(Document understanding data)
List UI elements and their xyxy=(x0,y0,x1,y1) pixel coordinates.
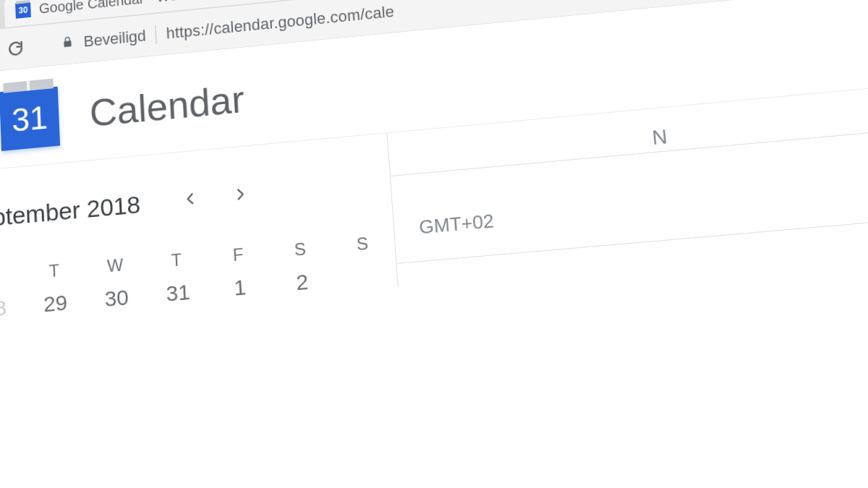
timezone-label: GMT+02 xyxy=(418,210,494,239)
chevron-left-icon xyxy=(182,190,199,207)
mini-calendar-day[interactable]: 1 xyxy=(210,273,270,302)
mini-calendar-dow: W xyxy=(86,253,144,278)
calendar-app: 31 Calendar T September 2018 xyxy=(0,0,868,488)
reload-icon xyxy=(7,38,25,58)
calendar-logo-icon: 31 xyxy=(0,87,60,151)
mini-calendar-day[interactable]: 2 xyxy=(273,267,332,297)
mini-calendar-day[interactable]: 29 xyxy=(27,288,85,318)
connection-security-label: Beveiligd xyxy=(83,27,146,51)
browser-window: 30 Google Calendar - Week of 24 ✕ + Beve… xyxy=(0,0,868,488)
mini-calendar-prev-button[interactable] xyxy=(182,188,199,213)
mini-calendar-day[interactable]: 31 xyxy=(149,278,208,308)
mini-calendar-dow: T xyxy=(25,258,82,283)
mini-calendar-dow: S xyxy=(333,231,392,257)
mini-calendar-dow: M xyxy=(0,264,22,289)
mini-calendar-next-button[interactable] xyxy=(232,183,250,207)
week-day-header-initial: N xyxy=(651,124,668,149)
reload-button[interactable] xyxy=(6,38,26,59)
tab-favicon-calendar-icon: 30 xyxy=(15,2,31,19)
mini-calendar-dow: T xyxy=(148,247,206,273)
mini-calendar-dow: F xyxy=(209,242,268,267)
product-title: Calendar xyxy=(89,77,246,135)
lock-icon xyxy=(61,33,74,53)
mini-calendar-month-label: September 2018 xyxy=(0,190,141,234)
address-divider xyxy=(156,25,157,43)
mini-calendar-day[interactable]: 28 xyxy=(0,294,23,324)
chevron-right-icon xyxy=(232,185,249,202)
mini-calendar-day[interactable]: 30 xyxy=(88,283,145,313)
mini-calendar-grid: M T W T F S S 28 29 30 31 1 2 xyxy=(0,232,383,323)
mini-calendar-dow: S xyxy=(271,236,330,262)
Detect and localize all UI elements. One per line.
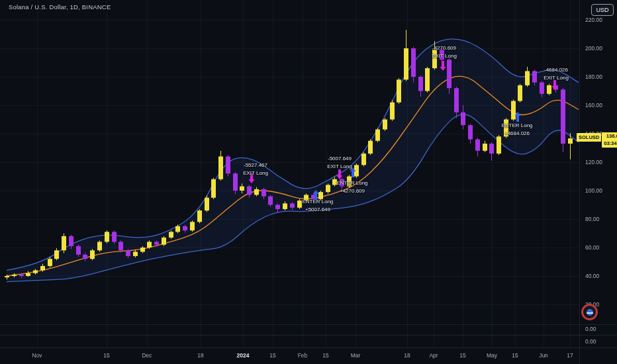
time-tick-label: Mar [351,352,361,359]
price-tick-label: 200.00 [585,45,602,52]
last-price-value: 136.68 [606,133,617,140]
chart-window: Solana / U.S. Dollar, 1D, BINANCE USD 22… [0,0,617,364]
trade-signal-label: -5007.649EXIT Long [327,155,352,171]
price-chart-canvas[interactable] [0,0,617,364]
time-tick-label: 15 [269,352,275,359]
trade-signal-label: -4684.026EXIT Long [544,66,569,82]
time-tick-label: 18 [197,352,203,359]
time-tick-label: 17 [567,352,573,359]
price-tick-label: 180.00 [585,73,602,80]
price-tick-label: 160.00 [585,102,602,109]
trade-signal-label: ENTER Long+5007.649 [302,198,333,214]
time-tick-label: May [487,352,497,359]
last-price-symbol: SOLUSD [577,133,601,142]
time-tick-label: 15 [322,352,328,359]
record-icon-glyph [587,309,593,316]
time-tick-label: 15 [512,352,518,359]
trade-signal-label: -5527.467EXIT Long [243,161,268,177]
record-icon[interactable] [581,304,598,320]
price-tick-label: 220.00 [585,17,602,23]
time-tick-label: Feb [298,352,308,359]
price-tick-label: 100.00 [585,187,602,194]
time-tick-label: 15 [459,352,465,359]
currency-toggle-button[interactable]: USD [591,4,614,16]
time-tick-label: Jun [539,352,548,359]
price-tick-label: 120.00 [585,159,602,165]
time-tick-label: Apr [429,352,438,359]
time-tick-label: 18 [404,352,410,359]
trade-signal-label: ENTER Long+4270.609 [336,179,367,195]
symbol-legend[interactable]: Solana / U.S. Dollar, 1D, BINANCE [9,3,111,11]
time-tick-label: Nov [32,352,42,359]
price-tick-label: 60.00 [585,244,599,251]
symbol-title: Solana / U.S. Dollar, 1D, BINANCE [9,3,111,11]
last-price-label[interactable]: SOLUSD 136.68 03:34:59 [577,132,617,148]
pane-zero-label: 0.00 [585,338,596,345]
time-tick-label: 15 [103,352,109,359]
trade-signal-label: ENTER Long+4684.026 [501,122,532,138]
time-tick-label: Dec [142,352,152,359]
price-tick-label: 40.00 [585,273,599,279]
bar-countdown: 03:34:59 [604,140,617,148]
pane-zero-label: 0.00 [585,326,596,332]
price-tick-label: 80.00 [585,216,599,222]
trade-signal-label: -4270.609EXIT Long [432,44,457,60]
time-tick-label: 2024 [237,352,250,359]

→ **To do**:
Copy out every line in the entries above that holds "SOLUSD".

→ **Worked solution**:
last-price-symbol: SOLUSD [577,133,601,142]
last-price-label[interactable]: SOLUSD 136.68 03:34:59 [577,132,617,148]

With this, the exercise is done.